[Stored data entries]

= Beginning of Section =

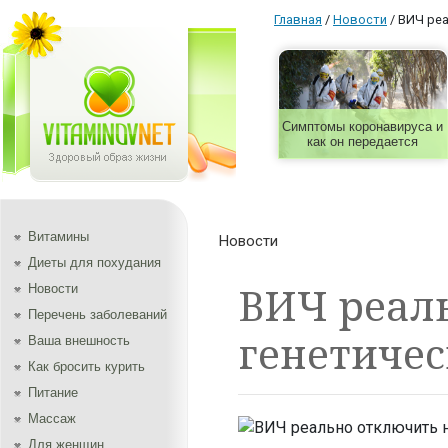
Главная
/
Новости
/
ВИЧ реа
Симптомы коронавируса и
как он передается
Витамины
Новости
Диеты для похудания
ВИЧ реал
Новости
Перечень заболеваний
генетичес
Ваша внешность
Как бросить курить
Питание
Массаж
Для женщин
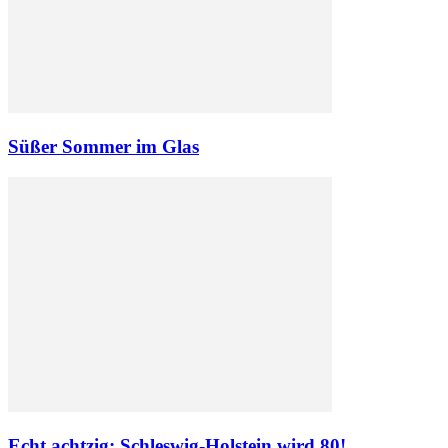
Süßer Sommer im Glas
Echt achtzig: Schleswig-Holstein wird 80!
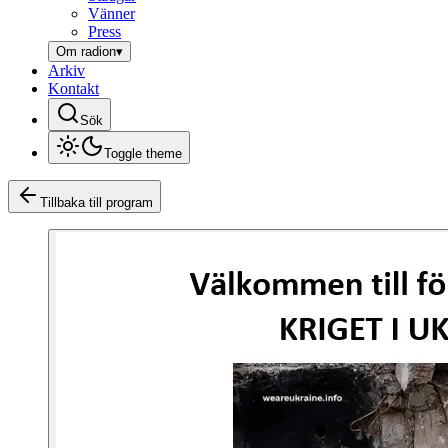
Vänner
Press
Om radion
▾
Arkiv
Kontakt
Sök
Toggle theme
Tillbaka till program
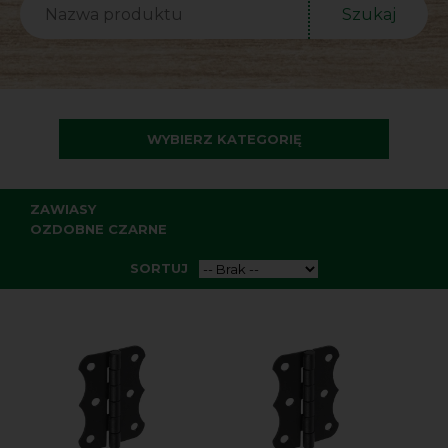
Szukaj
WYBIERZ KATEGORIĘ
ZAWIASY
OZDOBNE CZARNE
SORTUJ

= End of Section =

Exercise requirements
Reproduce every record verbatim, please. Omit the images.

Exercise result
Главная
/
Новости
/
ВИЧ реа
Симптомы коронавируса и
как он передается
Витамины
Новости
Диеты для похудания
ВИЧ реал
Новости
Перечень заболеваний
генетичес
Ваша внешность
Как бросить курить
Питание
Массаж
Для женщин
Süßer Sommer im Glas
Echt achtzig: Schleswig-Holstein wird 80!
Vänner
Press
Om radion
▾
Arkiv
Kontakt
Sök
Toggle theme
Tillbaka till program
Szukaj
WYBIERZ KATEGORIĘ
ZAWIASY
OZDOBNE CZARNE
SORTUJ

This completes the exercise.